Однажды мне довелось вести занятия в смешанной по составу группе, куда входили бизнесмены, госслужащие, учителя и медсестры; все они хотели познакомиться с некоторыми пусть сомнительными, но модными теориями управления. Я дал им задание провести несколько дней в самых разных организациях, где работали их товарищи по группе. Бизнесмены обычно возвращались изумленными. «С такой мотивацией к труду мы никогда не сталкивались в наших собственных компаниях — эти люди работают за копейки», — говорили они. Странно. Неужели эти люди никогда раньше не встречали актеров, художников, учителей и медсестер? Видимо, нет.
Я полагаю, что большинство из нас знает о существовании вещей, которые важнее денег. Как давным-давно заметил еще Аристотель, «богатство — отнюдь не то благо, которое мы ищем, оно лишь средство достижения чего-то еще. И коль скоро это так, удовольствия, добродетель или почести с большим основанием могут рассматриваться как благо, поскольку их жаждут ради них самих».

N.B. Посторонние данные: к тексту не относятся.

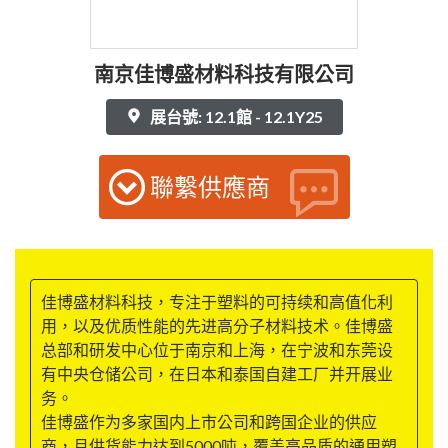
南京佳博盛材料科技有限公司
展台號: 12.1館 - 12.1Y25
聯繫供應商
佳博盛材料科技，专注于塑料的可持续和高值化利
用，以及优质性能的先进高分子材料技术。佳博盛
总部和研发中心位于南京和上海，在宁波和东莞设
有中央仓储公司，在日本和泰国自建工厂并开展业
务。
佳博盛作为多家国内上市公司和跨国企业的供应
商，月供货能力达到5000吨，覆盖高品质的通用塑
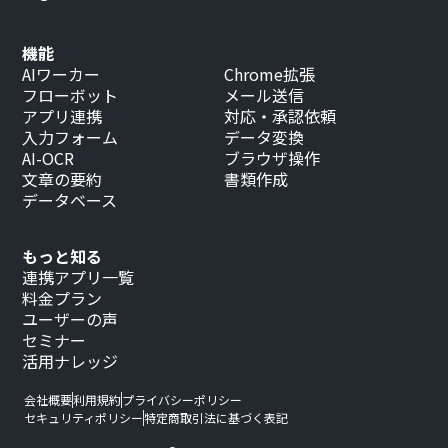
機能
AIワーカー
Chrome拡張
フローボット
メール送信
アプリ連携
対応・承認依頼
入力フォーム
データ変換
AI-OCR
ブラウザ操作
文章の要約
書類作成
データベース
もっと知る
連携アプリ一覧
料金プラン
ユーザーの声
セミナー
活用ナレッジ
会社概要
利用規約
プライバシーポリシー
セキュリティポリシー
特定商取引法に基づく表記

Мы можем согласиться с Аристотелем, у которого была скучная привычка подчеркивать очевидное, однако немалая часть мира, в котором мы живем, говорит на языке денег. Нынче даже в школах и добровольных организациях подводят финансовые итоги. Сегодня приоритетная задача — уложиться в бюджет. Без денег мы чувствуем себя беспомощными. Нам кажется, что денег всегда не хватает и не мешало бы иметь их побольше — чтобы потратить, отложить или отдать ближним. В нашем обществе деньги стали общим знаменателем, а повышение благосостояния — наипервейшей задачей, о которой объявляет любое правительство, приходя к власти.
Деньги, кроме того, остаются единственным критерием, принимаемым в расчет в ВВП — этой своеобразной табели о рангах для государств. Если какой-либо продукт или вид деятельности не имеют денежного выражения, они и не учитываются в нем. За неимением лучшего средство превратилось в цель, и в конце концов деньги заслонили все прочее. Отчасти мы сами так считаем, отчасти политики полагают, что мы так думаем, убеждая нас, что, если мы отдадим за них свой голос, количество фунтовых или долларовых купюр в наших кошельках увеличится. Однако в западном мире все сильнее ощущается, что такие представления не соответствуют действительности. Мы стали пленниками собственной риторики, сложенного нами мифа о деньгах.
Однако не исключено, что голод большой никак не связан с голодом малым, а представляет собой нечто совсем иное. Деньги, скорее всего, необходимое, но не достаточное условие счастья, а если так, то большее их количество не сделает вашу жизнь счастливее, если вы уже достаточно обеспечены материально. Если в вашем доме и так тепло, то от повышения температуры уютнее вам все равно не станет, хотя определенное количество тепла необходимо всем живущим в холодном климате.
Такой подход может оказаться неприятной неожиданностью для правительств и экономистов, поскольку означает, что у роста существуют пределы — на этот раз не физические или экологические, а психологические и философские, справляться с которыми куда труднее. Как понравиться народу, если обещания дать больше хлеба по меньшей цене увлекают не всех? Между тем экономический рост возможен лишь при условии, что большинство людей постоянно требует хлеба, и только хлеба. Хуже того, философия рынка, который обеспечивает высокое качество хлеба при низкой цене и является основным принципом капитализма, уже подает тревожные сигналы.
Ни Адам Смит, ни (за редким исключением) его последователи не считали, что задачи государства следует полностью отдать на откуп рынку. Начать с того, что функционирование рыночной системы регламентировано законами и механизмами, проводящими их в жизнь. Никто ведь всерьез не считает, что полицией и судами должны руководить частные коммерческие предприятия. Тем не менее, мода на приватизацию предполагает, что рыночная философия должна быть внедрена во все без исключения сферы жизни. В этом подходе скрыта опасность извращения наших целей.
Коммерческие предприятия живут и умирают по воле рынка. Это отличный механизм, автоматически подающий сигнал о том, где наметилась нехватка, а где есть ненужные излишки. Он, со всеми присущими ему побудительными и сдерживающими факторами, является стимулом изобретательности и отражением стремления к совершенствованию, хотя многие не выдерживают этой гонки. Срок жизни даже крупных корпораций редко превышает сорок лет, а многие компании начинают деградировать намного раньше. В то же время школы, больницы и социальные учреждения нельзя закрыть, даже если они работают неэффективно, поскольку заменить их бывает нечем. В отличие от успешно действующих компаний, лучшие школы не могут расширяться до бесконечности, ибо в таком случае качество преподавания в них почти наверняка снизится. Следовательно, если поместить такие организации в рыночные условия, то лучшие из них станут средними, а худшие окажутся еще хуже.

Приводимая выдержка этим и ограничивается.